The notes also include dividend stopper protection, another bondholder-friendly feature, as it prevents the bank from potentially inverting the capital structure.
A banker on the deal, which was jointly structured by Credit Suisse, Deutsche Bank and UBS and which is being jointly led by Bank of America Merrill Lynch and Davy, said the trade was an efficient way for the bank to bridge a short-term Common Equity Tier 1 requirement.
The bank has said it plans to derecognise the instrument from its Common Equity Tier 1 ratio by July 2016, unless that would mean an adequate capital buffer cannot be maintained above applicable regulatory requirements.
This is a voluntary action taken by the bank.
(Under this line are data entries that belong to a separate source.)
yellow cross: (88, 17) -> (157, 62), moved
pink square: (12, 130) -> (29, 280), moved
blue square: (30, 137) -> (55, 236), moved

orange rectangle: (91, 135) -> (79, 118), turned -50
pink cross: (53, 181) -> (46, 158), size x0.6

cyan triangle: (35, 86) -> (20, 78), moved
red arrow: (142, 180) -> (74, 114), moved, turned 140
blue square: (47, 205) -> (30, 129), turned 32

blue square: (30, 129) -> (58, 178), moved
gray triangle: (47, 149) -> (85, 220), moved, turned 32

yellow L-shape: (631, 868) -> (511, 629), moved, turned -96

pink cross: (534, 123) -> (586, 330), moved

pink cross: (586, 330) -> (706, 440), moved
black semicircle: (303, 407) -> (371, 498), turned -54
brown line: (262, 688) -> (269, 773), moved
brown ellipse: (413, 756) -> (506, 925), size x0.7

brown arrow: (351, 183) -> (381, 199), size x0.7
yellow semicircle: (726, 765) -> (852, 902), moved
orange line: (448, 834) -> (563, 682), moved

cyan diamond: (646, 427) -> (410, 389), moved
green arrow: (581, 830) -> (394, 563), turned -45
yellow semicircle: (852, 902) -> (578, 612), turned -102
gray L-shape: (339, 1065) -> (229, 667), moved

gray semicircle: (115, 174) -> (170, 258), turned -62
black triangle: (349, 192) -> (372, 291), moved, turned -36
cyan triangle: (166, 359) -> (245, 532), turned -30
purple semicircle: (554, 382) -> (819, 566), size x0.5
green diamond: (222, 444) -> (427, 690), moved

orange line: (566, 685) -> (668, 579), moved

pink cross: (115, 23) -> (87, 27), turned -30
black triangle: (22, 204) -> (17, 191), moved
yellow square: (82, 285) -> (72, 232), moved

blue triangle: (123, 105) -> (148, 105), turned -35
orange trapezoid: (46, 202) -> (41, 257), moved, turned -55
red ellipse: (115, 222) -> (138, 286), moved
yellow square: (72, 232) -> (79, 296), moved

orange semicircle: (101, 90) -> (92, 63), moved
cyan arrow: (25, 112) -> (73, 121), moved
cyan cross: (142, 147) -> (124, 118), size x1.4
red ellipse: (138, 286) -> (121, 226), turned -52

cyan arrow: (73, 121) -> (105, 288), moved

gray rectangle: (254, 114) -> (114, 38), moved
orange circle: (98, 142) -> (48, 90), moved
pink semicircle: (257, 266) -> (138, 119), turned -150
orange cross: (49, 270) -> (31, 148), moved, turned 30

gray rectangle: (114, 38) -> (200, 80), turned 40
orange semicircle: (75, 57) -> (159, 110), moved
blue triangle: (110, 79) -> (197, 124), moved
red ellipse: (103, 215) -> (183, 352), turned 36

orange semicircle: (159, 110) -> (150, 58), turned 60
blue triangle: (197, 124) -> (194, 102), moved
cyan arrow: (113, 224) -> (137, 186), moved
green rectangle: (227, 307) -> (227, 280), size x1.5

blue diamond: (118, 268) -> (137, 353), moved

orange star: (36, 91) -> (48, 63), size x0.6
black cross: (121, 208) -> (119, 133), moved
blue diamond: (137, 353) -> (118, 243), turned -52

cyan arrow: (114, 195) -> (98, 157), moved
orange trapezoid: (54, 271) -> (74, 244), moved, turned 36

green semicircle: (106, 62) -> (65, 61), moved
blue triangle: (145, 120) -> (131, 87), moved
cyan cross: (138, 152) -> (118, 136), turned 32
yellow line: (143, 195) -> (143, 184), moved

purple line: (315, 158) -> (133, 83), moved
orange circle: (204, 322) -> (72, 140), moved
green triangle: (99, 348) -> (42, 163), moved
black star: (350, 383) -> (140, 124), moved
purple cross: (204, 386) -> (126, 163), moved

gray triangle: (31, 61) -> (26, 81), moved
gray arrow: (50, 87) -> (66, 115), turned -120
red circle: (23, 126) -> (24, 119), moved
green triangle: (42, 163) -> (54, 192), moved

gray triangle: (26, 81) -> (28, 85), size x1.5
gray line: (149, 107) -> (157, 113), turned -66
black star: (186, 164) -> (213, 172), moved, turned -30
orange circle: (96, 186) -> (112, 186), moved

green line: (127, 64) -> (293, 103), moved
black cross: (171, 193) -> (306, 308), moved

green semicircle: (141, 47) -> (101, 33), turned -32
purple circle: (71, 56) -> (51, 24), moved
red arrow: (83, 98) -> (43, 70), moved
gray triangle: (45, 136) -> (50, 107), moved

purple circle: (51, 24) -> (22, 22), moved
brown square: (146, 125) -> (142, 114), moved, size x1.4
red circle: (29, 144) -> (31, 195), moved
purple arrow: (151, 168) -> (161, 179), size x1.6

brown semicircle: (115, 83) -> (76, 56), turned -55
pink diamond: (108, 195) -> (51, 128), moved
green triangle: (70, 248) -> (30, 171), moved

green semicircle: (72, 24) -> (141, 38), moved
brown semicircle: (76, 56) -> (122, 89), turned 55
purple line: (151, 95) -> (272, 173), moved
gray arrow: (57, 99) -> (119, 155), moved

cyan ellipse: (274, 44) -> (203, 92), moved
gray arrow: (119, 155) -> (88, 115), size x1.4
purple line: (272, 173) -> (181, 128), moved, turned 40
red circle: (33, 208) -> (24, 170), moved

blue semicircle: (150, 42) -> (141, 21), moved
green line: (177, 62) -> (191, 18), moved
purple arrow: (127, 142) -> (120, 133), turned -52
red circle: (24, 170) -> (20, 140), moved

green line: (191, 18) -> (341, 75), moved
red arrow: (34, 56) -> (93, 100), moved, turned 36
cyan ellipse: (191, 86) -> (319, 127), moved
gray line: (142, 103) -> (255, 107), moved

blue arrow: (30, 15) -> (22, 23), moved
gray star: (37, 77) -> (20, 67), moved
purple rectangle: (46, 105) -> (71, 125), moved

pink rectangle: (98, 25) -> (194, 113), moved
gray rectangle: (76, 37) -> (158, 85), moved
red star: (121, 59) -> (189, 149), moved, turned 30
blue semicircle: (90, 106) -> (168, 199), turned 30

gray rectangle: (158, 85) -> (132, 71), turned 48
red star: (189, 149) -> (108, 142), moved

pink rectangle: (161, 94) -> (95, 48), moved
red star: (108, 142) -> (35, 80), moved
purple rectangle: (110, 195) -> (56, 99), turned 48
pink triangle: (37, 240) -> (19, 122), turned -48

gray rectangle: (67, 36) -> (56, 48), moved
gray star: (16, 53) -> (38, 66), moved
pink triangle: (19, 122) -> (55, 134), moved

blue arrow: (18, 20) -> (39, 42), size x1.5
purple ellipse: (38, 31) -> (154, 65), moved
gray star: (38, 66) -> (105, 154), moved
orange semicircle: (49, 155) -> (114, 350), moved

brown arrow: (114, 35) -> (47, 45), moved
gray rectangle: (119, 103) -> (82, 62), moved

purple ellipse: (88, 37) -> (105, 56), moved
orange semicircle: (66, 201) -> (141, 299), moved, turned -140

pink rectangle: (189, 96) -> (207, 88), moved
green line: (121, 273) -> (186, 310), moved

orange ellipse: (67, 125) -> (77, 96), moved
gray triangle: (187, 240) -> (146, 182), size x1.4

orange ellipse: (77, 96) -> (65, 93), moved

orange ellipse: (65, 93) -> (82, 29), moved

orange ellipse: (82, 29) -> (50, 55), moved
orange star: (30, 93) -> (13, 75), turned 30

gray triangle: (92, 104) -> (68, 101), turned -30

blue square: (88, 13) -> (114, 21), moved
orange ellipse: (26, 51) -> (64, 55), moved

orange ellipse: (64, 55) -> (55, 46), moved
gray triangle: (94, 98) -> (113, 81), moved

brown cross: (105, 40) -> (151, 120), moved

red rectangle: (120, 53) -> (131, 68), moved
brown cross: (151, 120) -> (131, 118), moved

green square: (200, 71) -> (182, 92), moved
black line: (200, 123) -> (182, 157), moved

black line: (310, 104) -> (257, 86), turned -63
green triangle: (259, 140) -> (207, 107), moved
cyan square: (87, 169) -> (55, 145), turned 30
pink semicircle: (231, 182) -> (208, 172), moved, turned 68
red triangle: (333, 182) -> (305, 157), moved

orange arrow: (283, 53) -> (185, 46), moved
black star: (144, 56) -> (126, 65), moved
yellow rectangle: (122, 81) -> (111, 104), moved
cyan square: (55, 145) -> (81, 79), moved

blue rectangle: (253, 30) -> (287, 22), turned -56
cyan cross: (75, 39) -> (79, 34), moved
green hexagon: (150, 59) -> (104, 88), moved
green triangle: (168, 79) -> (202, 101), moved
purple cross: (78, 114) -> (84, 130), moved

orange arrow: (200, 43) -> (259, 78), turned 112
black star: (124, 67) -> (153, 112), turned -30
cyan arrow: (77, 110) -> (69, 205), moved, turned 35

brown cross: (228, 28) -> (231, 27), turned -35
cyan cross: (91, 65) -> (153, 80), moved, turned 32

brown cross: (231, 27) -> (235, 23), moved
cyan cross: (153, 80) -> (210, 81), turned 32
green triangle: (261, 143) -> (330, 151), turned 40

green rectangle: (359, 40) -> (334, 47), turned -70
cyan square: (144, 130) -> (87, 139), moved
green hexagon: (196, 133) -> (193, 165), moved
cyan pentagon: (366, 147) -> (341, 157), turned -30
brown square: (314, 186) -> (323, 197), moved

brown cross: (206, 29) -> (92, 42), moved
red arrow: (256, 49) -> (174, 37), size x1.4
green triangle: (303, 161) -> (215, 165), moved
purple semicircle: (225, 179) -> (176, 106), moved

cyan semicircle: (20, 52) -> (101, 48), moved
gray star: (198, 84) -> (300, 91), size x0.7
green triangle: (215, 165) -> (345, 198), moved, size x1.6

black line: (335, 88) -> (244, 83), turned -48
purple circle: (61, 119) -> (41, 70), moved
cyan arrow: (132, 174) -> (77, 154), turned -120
The European Banking Authority said in October that the notes would be eligible to be recognised as grandfathered CET1 capital until December 31 2017, adding that this grandfathering would apply to state aid instruments and also to instruments remarketed to private investors.
"BoI will get to the point where it has more than enough capital, and this trade maximises the tangible book value per share," said a banker.
AVOIDING THE STEP-UP
The preference shares, issued when the 15% state-owned bank was rescued in 2009, are being remarketed via a special purpose vehicle called Baggot Securities Limited, allowing the lender to avoid a punitive 25% step-up scheduled for the end of the March 2014.
"It's quite common for a bank to use an instrument like this," said a DCM banker.
"By using the SPV, Bank of Ireland can structure the preference shares in such a way that the step-up is removed."
The proceeds from the sale will be used by Baggot to acquire part of the Bank of Ireland 10.25% perpetual non-cumulative redeemable preference stock that is currently held by the Irish National Pensions Reserve Fund Commission; Baggot will then issue perpetual non-cumulative notes secured on the preference stock to investors.
Baggot has undertaken to waive the step-up. "The terms and conditions of the deal can't be changed or it would lose its Common Equity Tier 1 recognition, so by using this orphan SPV, the step-up can be waived while all of the other terms and conditions remain the same."
A successful transaction will be considered a milestone for the bank, the banking sector in general, and the Irish government ahead of its expected exit from an EUR85bn international bailout this month.
The Irish lender still has some gaps to fill, as the Irish central bank said it needed to make extra provisions for loan losses as part of an industry-wide review.
"Bank of Ireland is almost out of the clutches of the Irish government. This is a huge signal of strength not only for Bank of Ireland as a credit but for the government as well," said a banker.